The Seeker | Page 2

Harry Leon Wilson
a last muffled caution from the larger
boy on the cot.
"Now, remember! There ain't any, but don't you let on there ain't--else
he won't bring you a single thing!"
Before the despairing soul on the trundle-bed could pierce the
vulnerable heel of this, the door opened slowly to the broad shape of
Clytemnestra. One hand shaded her eyes from the candle she carried,
and she peered into the corner where the two beds were, a flurry of
eagerness in her face, checked by stoic self-mastery.
At once from the older boy came the sounds of one who breathes

labouredly in deep sleep after a hard day. But the littler boy sat
rebelliously up, digging combative fists into eyes that the light tickled.
Clytemnestra warmly rebuked him, first simulating the frown of the
irritated.
"Now, Bernal! Wide awake! My days alive! You act like a wild
Indian's little boy. This'll never do. Now you go right to sleep this
minute, while I watch you. Look how fine and good Allan is." She
spoke low, not to awaken the one virtuous sleeper, who seemed
thereupon to breathe with a more swelling and obtrusive rectitude.
"Clytie--now--_ain't_ there any Santa Claus?"
"Now what a sinful question that is!"
"But is there?"
"Don't he bring you things?"
"Oh, there _ain't_ any!" There was a sullen desperation in this, as of
one done with quibbles. But the woman still paltered wretchedly.
"Well, if you don't lie down and go to sleep quicker'n a wink I bet you
anything he won't bring you a single play-pretty."
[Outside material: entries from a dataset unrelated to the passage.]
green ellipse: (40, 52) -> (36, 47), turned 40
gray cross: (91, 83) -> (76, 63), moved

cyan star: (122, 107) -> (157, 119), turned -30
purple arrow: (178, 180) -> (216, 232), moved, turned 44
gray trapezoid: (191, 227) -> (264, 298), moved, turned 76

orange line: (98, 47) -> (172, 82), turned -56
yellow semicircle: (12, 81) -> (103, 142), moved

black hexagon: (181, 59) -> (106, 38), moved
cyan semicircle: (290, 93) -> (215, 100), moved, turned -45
There came an unmistakable blare of triumph into the busy snore on the
cot.
But the heart of the skeptic was sunk. This evasion was more
disillusioning than downright confession. A moment the little boy
regarded her, wholly in sorrow, with big eyes that blinked alarmingly.
Then came his last shot; the final bullet which the besieged warrior will
sometimes reserve for his own destruction. There could no longer be
any pretense between them. Bravely he faced her.
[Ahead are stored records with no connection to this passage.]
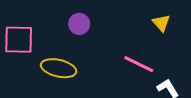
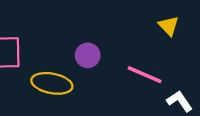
purple circle: (79, 24) -> (88, 55), moved

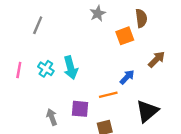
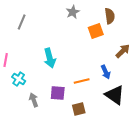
cyan cross: (46, 69) -> (19, 79), moved
blue arrow: (127, 77) -> (106, 72), moved, turned 112
black triangle: (147, 111) -> (115, 95), turned -45

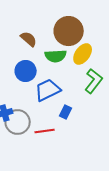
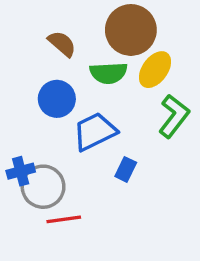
red line: (45, 131) -> (64, 219), moved

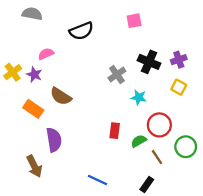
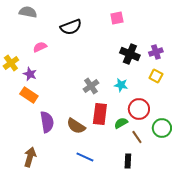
purple star: (34, 75) -> (30, 74), moved
gray cross: (117, 75) -> (91, 86), moved
brown semicircle: (61, 96) -> (76, 126), moved
red rectangle: (115, 131) -> (100, 114), size x1.5
brown arrow: (34, 166) -> (30, 157), moved, turned -138
black rectangle: (147, 185) -> (128, 161), turned -32

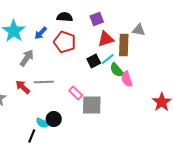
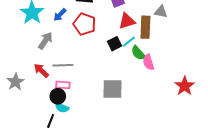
pink rectangle: (76, 93) -> (63, 85), moved, turned -40
black circle: (54, 119) -> (58, 96), moved

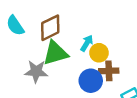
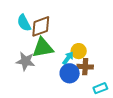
cyan semicircle: (15, 25) -> (24, 23), moved
cyan arrow: (87, 43) -> (68, 58), moved

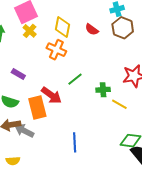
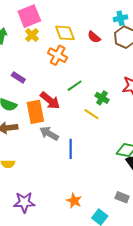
yellow diamond: (62, 27) -> (65, 33), turned -35
green cross: (103, 90) -> (102, 98), turned 32
yellow line: (119, 104) -> (91, 114), moved
gray arrow: (24, 131) -> (49, 134), moved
"Now--you just needn't try to keep it from me any longer! I know there
ain't any--" One tensely tragic second he paused to gather
himself--"_It's all over town!_" There being nothing further to live for,

he delivered himself to grief--to be tortured and destroyed.
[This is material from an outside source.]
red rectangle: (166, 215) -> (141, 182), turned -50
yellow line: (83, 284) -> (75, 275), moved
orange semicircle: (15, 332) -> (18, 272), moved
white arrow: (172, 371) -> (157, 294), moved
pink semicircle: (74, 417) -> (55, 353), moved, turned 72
Clytie set the candle on the bureau and came to hover him. Within the
pressing arms and upon the proffered bosom he wept out one of those
griefs that may not be told--that only the heart can understand. Yet,
when the first passion of it was spent she began to reassure him,
begging him not to be misled by idle gossip; to take not even her own
testimony, but to wait and see what he would see. At last he listened
and was a little soothed. It appeared that Santa Claus was one you
might believe in or might not. Even Clytie seemed to be puzzled about
him. He could see that she overflowed with belief in him, yet he could
not make her confess it in plain straight words. The meat of it was that
good children found things on Christmas morning which must have
been left by some one--if not by Santa Claus, then by whom? Did the
little boy believe, for example, that Milo Barrus did it? He was the
village atheist, and so bad a man that he loved to spell God with a little
g.
He mused upon this while his tears dried, finding it plausible. Of course
it couldn't be Milo Barrus, so it must be Santa Claus. Was Clytie certain
some presents would be there in the morning? If he went directly to
sleep, she was.
Hereupon the larger boy on the cot, who had for some moments
listened in forgetful silence, became again virtuously asleep in a public
manner.
But the littler boy must yet have talk. Could the bells of Santa Claus be
heard when he came?
Clytie had known some children, of exceptional merit, it was true, who
claimed to have heard his bells on certain nights when they had gone
early to sleep.
Why would he never leave anything for a child that got up out of bed
and caught him at it? Suppose one had to get up for a drink.
Because it broke the charm.

But if a very, very good child just happened to wake up while he was in
the room, and didn't pay the least attention to him, or even look
sidewise or anything--
Even this were hazardous, it seemed; though if the child were indeed
very good all might not yet be lost.
"Well, won't you leave the light for me? The dark gets in my eyes."
But this was another adverse condition, making everything impossible.